=== Prompt ===
A single number is required: how many lines in the entries hold the word "Взрослые".

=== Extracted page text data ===
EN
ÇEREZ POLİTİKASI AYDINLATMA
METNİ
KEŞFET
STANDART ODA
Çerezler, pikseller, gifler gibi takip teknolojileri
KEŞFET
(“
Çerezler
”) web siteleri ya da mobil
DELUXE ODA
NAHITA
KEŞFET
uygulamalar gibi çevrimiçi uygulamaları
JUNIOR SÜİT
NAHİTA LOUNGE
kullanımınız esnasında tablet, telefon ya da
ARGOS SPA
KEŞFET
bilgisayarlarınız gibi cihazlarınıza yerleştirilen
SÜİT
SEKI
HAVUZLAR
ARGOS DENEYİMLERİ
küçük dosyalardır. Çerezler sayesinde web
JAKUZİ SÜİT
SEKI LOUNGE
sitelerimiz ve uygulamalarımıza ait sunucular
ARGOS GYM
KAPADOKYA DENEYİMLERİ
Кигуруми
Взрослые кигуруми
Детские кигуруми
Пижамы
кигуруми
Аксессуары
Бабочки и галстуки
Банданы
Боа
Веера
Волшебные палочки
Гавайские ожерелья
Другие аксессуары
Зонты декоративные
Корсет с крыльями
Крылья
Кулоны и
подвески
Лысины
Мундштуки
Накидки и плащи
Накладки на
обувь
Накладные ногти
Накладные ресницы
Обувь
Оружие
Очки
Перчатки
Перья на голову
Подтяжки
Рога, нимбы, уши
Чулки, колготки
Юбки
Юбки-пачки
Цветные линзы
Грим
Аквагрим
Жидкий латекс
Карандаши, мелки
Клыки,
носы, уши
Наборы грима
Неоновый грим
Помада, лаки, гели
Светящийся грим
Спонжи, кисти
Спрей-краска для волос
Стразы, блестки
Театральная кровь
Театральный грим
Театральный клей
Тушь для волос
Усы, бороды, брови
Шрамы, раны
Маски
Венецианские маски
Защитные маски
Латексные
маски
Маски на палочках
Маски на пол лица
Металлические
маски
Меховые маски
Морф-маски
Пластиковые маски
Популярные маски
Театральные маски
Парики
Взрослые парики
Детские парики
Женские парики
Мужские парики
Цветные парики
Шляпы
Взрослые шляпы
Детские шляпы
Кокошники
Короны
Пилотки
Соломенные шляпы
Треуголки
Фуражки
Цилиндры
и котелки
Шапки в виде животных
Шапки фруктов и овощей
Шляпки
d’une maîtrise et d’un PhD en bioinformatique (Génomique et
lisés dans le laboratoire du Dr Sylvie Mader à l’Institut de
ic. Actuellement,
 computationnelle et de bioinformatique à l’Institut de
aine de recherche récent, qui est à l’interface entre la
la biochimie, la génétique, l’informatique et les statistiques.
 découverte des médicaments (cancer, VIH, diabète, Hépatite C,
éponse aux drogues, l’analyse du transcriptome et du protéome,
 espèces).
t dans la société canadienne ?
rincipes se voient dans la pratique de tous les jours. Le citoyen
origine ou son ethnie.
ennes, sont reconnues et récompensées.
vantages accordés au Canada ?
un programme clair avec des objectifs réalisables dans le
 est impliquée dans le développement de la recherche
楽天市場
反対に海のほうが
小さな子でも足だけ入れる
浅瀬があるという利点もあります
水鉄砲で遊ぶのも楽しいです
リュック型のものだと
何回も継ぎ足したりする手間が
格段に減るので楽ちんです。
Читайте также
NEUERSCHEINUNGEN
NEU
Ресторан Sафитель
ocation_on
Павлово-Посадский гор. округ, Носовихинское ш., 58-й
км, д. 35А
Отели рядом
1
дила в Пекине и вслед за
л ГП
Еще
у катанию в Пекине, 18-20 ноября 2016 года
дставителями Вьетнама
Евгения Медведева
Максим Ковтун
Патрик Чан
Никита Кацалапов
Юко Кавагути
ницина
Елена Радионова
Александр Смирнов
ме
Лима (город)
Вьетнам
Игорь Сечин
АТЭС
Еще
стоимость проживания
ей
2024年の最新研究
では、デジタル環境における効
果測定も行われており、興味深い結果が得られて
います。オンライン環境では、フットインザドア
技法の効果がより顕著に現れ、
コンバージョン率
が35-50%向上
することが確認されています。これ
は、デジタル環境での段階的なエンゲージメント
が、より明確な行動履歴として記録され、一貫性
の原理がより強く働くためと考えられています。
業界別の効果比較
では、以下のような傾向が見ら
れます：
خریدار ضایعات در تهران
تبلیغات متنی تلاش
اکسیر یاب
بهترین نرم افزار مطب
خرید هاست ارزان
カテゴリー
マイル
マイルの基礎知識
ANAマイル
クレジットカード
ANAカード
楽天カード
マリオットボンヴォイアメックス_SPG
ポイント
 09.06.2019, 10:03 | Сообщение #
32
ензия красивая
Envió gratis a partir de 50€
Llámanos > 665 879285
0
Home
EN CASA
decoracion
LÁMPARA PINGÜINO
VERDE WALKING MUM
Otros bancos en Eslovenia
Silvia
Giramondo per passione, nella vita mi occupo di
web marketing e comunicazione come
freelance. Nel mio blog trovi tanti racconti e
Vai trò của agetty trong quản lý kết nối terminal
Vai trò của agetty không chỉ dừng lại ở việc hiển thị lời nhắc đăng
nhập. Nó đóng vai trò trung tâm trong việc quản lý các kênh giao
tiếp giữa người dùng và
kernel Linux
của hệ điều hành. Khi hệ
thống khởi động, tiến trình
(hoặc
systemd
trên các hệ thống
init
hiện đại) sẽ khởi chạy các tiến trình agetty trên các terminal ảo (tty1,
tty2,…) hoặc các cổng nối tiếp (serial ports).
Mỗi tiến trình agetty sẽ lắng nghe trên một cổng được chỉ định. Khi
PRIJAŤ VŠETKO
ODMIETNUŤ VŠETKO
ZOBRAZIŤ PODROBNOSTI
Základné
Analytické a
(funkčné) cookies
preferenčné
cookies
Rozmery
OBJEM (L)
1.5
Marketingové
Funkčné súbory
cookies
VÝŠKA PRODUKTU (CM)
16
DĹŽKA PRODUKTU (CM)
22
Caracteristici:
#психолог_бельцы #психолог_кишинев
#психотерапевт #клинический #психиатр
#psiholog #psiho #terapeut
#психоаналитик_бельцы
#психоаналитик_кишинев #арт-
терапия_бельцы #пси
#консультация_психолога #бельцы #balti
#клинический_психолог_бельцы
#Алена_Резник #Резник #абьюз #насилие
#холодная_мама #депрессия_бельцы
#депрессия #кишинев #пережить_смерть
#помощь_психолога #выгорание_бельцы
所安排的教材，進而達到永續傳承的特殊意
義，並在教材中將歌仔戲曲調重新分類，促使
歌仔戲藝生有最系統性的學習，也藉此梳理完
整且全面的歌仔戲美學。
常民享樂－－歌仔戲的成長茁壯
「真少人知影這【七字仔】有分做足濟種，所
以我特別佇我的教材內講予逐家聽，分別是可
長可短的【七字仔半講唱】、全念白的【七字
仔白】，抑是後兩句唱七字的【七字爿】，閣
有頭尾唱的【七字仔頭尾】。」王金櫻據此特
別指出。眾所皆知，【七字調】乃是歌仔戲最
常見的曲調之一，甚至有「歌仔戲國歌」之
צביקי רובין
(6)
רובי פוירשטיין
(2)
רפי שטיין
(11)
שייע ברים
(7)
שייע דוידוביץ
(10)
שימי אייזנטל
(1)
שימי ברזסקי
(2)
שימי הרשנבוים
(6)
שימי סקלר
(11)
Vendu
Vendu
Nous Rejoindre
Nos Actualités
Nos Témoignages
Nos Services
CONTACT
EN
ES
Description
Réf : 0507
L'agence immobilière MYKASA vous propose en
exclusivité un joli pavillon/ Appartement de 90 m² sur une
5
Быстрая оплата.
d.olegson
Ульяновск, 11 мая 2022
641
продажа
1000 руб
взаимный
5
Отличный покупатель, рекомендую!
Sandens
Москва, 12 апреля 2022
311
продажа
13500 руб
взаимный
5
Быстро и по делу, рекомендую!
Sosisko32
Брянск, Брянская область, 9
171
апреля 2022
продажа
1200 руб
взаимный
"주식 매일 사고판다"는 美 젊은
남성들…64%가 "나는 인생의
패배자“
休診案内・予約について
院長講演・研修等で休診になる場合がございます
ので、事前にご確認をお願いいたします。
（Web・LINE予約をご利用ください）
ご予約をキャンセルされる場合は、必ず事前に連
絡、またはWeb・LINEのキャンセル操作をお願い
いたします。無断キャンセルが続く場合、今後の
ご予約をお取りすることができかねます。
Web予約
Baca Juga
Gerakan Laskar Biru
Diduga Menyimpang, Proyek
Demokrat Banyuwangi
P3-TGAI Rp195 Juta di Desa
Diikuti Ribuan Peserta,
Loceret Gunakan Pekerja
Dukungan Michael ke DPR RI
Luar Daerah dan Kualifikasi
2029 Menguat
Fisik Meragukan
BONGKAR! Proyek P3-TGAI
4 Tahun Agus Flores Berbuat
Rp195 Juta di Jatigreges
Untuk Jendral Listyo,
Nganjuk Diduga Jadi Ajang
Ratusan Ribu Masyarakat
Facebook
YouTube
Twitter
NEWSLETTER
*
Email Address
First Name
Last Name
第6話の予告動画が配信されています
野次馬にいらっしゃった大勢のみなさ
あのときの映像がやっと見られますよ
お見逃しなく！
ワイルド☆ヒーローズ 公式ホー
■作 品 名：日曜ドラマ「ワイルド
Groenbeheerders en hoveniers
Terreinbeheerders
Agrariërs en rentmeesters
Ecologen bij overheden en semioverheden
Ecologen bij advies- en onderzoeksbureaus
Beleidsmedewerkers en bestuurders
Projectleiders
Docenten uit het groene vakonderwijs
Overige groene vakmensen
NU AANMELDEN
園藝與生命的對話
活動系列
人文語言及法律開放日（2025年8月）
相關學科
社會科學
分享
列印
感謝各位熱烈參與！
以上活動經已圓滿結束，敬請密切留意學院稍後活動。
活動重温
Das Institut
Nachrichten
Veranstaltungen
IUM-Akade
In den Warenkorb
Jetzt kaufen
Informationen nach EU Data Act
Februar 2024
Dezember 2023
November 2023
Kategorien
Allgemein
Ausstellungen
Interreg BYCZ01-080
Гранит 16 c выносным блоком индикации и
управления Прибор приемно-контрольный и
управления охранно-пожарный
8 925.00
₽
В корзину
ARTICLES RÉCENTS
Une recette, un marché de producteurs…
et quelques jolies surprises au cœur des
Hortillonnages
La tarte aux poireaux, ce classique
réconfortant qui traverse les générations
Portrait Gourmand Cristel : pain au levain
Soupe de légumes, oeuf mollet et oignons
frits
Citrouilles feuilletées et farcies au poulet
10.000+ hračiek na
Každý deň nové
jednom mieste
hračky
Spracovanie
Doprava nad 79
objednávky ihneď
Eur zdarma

=== Answer for this exercise ===
3